A long pause. Margaret could almost hear him thinking. Then: “Can you be sure this wasn’t a Farquist look-alike?”
“Impossible. He’d have had to be a sound-alike too. Nor does he have an identical twin.”
“Does he own a log home somewhere up in the Laurentians? Or maybe the Gatineau Hills?”
“I’m sure going to find out.”
Another pause. “Dare I ask, darling, have you been drinking?”
She felt insulted by that, but admitted to just having poured a second glass of the Malbec. “Otherwise, Arthur, I’ve been dead cold sober all day.”

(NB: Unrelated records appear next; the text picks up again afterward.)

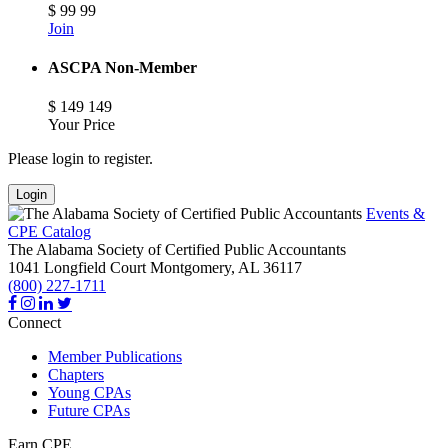
$
99
99
Join
ASCPA Non-Member
$
149
149
Your Price
Please login to register.
Login
Events &
CPE Catalog
The Alabama Society of Certified Public Accountants
1041 Longfield Court
Montgomery,
AL
36117
(800) 227-1711
Connect
Member Publications
Chapters
Young CPAs
Future CPAs
Earn CPE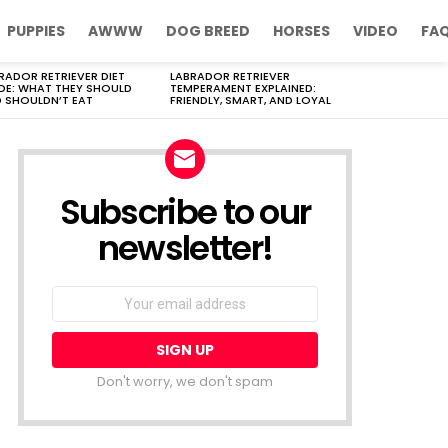
PUPPIES
AWWW
DOG BREED
HORSES
VIDEO
FA
RADOR RETRIEVER DIET
LABRADOR RETRIEVER
DE: WHAT THEY SHOULD
TEMPERAMENT EXPLAINED:
 SHOULDN’T EAT
FRIENDLY, SMART, AND LOYAL
Subscribe to our
newsletter!
Don't worry, we don't spam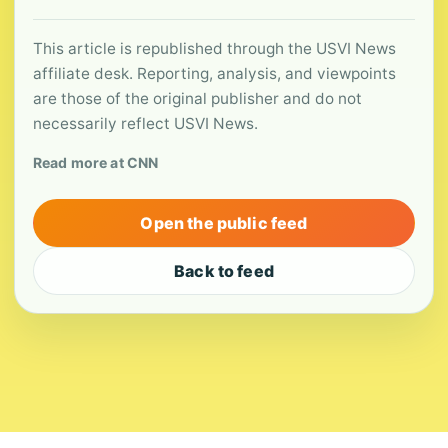
This article is republished through the USVI News
affiliate desk. Reporting, analysis, and viewpoints
are those of the original publisher and do not
necessarily reflect USVI News.
Read more at CNN
Open the public feed
Back to feed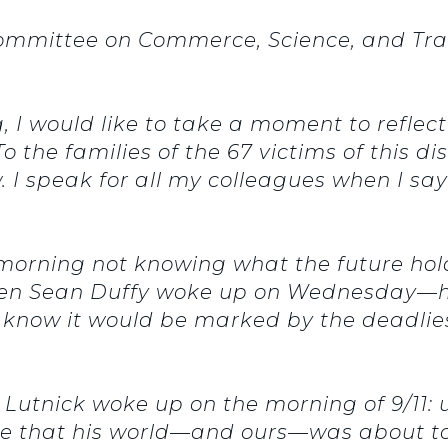
ommittee on Commerce, Science, and Tran
 I would like to take a moment to reflect
o the families of the 67 victims of this 
w. I speak for all my colleagues when I s
orning not knowing what the future holds
en Sean Duffy woke up on Wednesday—his 
know it would be marked by the deadliest
 Lutnick woke up on the morning of 9/11:
re that his world—and ours—was about to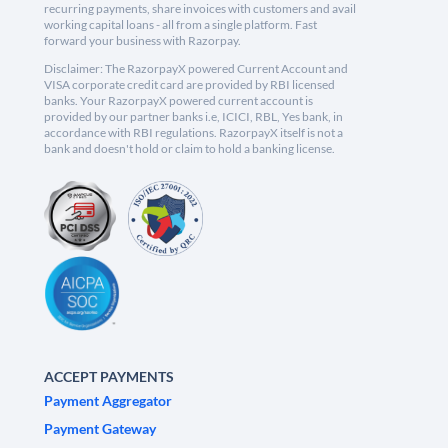
recurring payments, share invoices with customers and avail
working capital loans - all from a single platform. Fast
forward your business with Razorpay.
Disclaimer: The RazorpayX powered Current Account and
VISA corporate credit card are provided by RBI licensed
banks. Your RazorpayX powered current account is
provided by our partner banks i.e, ICICI, RBL, Yes bank, in
accordance with RBI regulations. RazorpayX itself is not a
bank and doesn't hold or claim to hold a banking license.
ACCEPT PAYMENTS
Payment Aggregator
Payment Gateway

After a wordless few seconds — she suspected Arthur was carefully preparing his next remark — he said, “I hope you won’t do anything precipitous, darling, because if you don’t mind my saying —”
“I do mind your saying.” She quickly apologized for her sharp tone. “I’m not blind to the ethical considerations, Arthur. I won’t get involved in mindless mudslinging. If hiring a prostitute to whip his fat ass isn’t enough to disqualify him from his sworn task of destroying the environment, well, bribery definitely is. If we can prove it. I’ll want your advice, of course, and I’m sharing this quietly only with Pierette and Jennie. She’s a very good lawyer, as you know.”